4. Driving the conversation
Map update: Japanese self-drive cars map developer to buy rival U.S. startup for $200 million (Reuters)
- Why it matters: High-definition mapping is critical to the operation of self-driving cars. By acquiring the company that enabled GM’s Super Cruise highway driving system called Ushr, Japan’s Dynamic Map Platform gets a foothold in North America.
10-year anniversary: Waymo CTO on the company's past, present and what comes next (Kirsten Korosec — TechCrunch)
- Background: CTO Dmitri Dolgov was there at the beginning in 2009 when Google secretly started working on its self-driving car project, and he's still there, helping to commercialize it a decade later.
"There is a huge difference between having a prototype that can do something once or twice or a handful of times versus building a product that people can start using in their daily lives."— Dmitri Dolgov to TechCrunch
Cruising: Driverless cars "will have every incentive to create havoc," warns transportation planner (Joe Romm — ThinkProgress)
- The big picture, per Stan Caldwell of Carnegie Mellon's Traffic21 Institute: Yes, cities need to consider policies to dissuade AV cruising to avoid parking fees, but taxis, ride-hailing and delivery trucks are part of the problem too.
- One solution would be for cities to redefine curbs and public parking garages from metered spaces to dynamically priced real estate, enabled by vehicle-to-infrastructure communications.
5. 1 body language thing
Researchers at the University of Michigan are studying human body language to teach self-driving cars to recognize and predict pedestrian movements with greater precision than current technologies.
Why it matters: People don't always pay attention when crossing the street, so AVs need to be on the lookout for distracted pedestrians, not just other cars on the road.
"If a pedestrian is playing with their phone, you know they're distracted.

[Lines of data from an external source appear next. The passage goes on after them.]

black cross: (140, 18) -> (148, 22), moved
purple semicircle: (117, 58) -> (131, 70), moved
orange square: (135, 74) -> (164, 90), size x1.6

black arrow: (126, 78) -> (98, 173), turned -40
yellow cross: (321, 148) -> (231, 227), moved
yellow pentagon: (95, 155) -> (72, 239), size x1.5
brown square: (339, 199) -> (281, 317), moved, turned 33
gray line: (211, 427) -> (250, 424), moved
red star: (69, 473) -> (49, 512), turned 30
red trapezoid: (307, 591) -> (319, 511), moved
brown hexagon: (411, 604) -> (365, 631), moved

Their pose and where they're looking is telling you a lot about their level of attentiveness. It's also telling you a lot about what they're capable of doing next."— Ram Vasudevan, assistant professor of mechanical engineering, Michigan
Details: Using data collected by vehicles through cameras, lidar and GPS, the researchers captured video snippets of humans in motion and then recreated them in 3D computer simulation.
- This enabled them to create a "biomechanically inspired recurrent neural network" that catalogs human movements.
- By focusing on humans' gait, body symmetry and foot placement, they can predict what pedestrians might do next and train self-driving cars to recognize behavior.
Background: Until now, most machine learning for AVs has relied on still images.
- If you show a computer enough photos of a stop sign it will eventually come to recognize stop signs in the real world.
What's new: By using video clips that run for several seconds, Michigan's system can study the first half of the snippet to make its predictions, and then verify the accuracy with the second half.
- The researchers said they could predict a pedestrian's location within 10 centimeters after one second and less than 80 centimeters after 6 seconds. All other comparison methods were up to 7 meters off.
- "We're [now] better at figuring out where a person is going to be," says Matthew Johnson-Roberson, associate professor in Michigan's naval architecture and marine engineering department.